Luis, 

I feel your pain. We were also recently working through the decision tree on 
purchasing 'purpose-specific' encryption hardware for our servers; we were 
talked out of it by people on this list and elsewhere, given advances in CPUs. 


One specific advancement is the AES-specific instruction set in the 2010 Intel 
Core™ processor family; an excerpt: 


Intel® AES instructions are a new set of instructions available beginning with 
the all new 2010 Intel® Core™ processor family based on the 32nm Intel® 
microarchitecture codename Westmere.
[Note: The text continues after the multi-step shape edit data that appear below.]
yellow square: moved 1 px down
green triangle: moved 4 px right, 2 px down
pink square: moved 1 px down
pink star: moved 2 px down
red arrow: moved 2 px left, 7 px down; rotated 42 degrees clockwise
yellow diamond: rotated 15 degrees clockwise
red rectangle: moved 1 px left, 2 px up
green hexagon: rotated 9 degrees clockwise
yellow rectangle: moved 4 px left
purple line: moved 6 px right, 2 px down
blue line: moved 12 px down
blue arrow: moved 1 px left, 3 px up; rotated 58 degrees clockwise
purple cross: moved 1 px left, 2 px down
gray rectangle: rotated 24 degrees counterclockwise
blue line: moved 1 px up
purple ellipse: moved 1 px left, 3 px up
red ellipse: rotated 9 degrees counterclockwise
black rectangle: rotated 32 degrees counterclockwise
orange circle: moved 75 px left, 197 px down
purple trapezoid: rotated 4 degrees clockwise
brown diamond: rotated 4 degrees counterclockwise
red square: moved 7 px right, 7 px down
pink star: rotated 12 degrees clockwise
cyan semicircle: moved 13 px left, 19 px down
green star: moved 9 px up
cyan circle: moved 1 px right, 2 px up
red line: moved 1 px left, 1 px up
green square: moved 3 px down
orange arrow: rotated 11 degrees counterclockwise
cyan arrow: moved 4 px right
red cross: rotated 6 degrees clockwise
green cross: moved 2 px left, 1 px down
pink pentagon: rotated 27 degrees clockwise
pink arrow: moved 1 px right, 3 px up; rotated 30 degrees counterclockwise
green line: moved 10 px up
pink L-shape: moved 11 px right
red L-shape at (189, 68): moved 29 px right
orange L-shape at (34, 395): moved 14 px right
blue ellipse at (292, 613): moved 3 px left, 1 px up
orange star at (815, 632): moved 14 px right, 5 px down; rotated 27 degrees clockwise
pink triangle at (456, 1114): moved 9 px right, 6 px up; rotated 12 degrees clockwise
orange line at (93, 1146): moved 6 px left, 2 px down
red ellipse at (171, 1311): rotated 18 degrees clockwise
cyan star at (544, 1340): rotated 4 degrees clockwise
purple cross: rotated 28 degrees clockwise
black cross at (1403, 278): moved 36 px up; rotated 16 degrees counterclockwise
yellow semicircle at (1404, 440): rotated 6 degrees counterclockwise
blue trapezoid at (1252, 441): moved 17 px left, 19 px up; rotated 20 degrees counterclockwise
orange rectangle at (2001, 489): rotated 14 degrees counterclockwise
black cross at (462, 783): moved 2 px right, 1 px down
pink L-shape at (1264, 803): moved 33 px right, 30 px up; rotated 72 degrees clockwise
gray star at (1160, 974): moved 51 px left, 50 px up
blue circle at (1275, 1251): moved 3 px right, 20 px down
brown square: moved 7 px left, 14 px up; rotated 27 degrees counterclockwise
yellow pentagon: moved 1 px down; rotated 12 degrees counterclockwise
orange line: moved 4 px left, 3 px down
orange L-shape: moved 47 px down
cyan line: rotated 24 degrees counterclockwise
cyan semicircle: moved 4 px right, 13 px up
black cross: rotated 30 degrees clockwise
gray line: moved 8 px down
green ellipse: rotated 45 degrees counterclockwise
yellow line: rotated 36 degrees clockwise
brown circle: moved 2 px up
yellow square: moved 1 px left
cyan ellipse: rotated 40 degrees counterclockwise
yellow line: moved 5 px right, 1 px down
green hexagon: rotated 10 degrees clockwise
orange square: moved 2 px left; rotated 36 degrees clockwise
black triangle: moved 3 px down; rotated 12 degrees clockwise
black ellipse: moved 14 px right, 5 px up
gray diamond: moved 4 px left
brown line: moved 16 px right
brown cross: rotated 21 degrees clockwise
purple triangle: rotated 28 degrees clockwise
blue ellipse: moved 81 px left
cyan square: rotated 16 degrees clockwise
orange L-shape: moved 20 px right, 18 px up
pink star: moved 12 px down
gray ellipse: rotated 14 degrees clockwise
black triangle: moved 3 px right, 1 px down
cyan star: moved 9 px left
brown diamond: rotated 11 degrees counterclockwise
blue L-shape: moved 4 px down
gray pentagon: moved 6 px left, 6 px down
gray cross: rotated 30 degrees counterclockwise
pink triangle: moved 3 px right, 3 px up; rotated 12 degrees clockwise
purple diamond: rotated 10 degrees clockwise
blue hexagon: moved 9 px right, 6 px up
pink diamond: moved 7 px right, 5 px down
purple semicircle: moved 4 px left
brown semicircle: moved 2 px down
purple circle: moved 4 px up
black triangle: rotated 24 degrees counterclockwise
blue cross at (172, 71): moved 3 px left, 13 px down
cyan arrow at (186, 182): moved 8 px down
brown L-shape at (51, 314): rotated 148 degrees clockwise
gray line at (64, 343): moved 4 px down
These instructions enable fast and secure 
data encryption and decryption, using the Advanced Encryption Standard (AES) 
which is defined by FIPS Publication number 197. Since AES is currently the 
dominant block cipher, and it is used in various protocols, the new 
instructions are valuable for a wide range of applications. 


Here's the link: 
http://software.intel.com/en-us/articles/intel-advanced-encryption-standard-aes-instructions-set/
 

Obviously, I can't speak to any prospective implementation OpenSSL might come 
up with, but one can only hope... ? 


Lou Picciano 




----- Original Message ----- 
From: "Luis Daniel Lucio Quiroz" <luis.daniel.lu...@gmail.com> 
To: openssl-users@openssl.org 
Sent: Tuesday, March 9, 2010 4:17:10 PM GMT -05:00 US/Canada Eastern 
Subject: Broadcom & OpenSSL support 

Hi SSL'es 

We are planning to buy this hardware 

http://www.broadcom.com/products/BCM800 

It claims to run under linux, how ever after linux loads its module. I wonder 
to know if openssl will take advantege of it?